The media have also largely ignored demands for censorship by the Justice and Education Departments in 2013 and 2016, when the Obama administration demanded that colleges adopt campus speech codes broader than those that had been previously struck down by judges. Education writer Joanne Jacobs wrote that the speech restrictions the Obama administration demanded at the University of Montana were so broad that they would effectively “make every student a sex harasser.”
When Obama took office, media organizations foolishly gave Obama transparency awards based on his rhetoric in favor of open government. But Obama soon proved far less transparent than Bush, especially in the Justice Department. In March 2014, the Associated Press reported that “more often than ever, the administration censored government files or outright denied access to them last year under the U.S. Freedom of Information Act.” Things got even worse in 2015. The Wall Street Journal concluded that this is “the least transparent administration.” New York Times editor Jill Abramson, a staunch liberal, admitted that the Obama administration is the most secretive ever. The Huffington Post reported that the “White House denies more FOIA requests than ever” these days.

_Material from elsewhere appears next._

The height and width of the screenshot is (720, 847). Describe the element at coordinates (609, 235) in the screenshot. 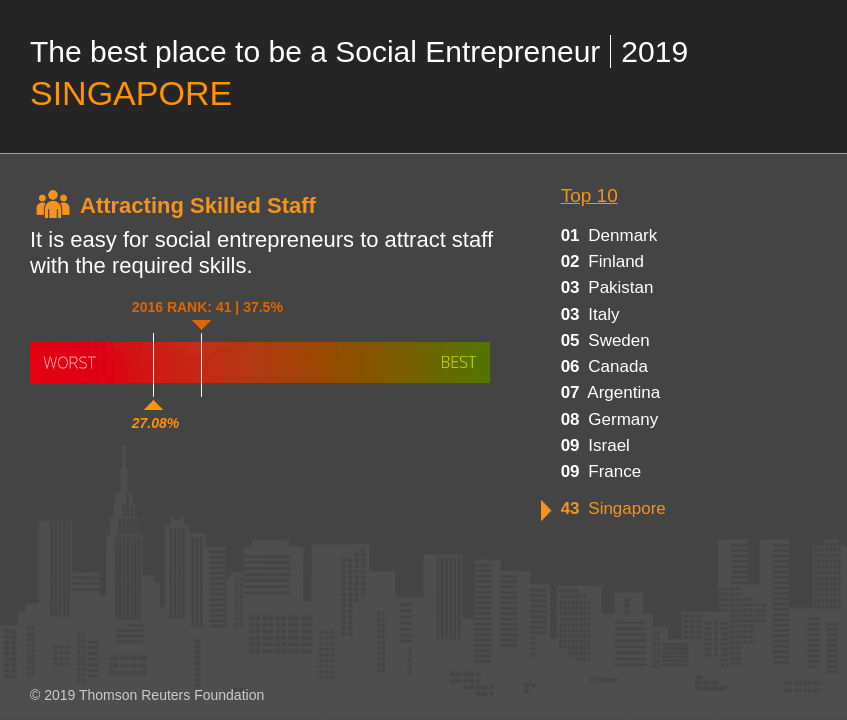

I see `denmark` at that location.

During the Obama administration, the liberal media have shown no interest at all in checks and balances on executive power, viewing constitutional challenges to Obama executive actions as borderline seditious. Perhaps they will be more willing to question authority if a Republican president is elected. Academia certainly will, given its left-leaning bent.
As the Cato Institute’s Walter Olson notes, one result “of a Trump presidency” might be that “mainstream law professors would develop a sudden, strange new respect for constitutional law concepts such as separation of powers and federalism, which tend to serve as checks on the power and ambition of the President and his backers.” He cites the prediction of liberal law professor Paul Horwitz, who writes that “a Trump presidency would be a goldmine for interest in and study of constitutional law,” and if he is elected, “there will be an immense rebirth of interest in the salutary aspects of federalism and separation of powers–on the ground, in popular conversation, and certainly in legal academic work.”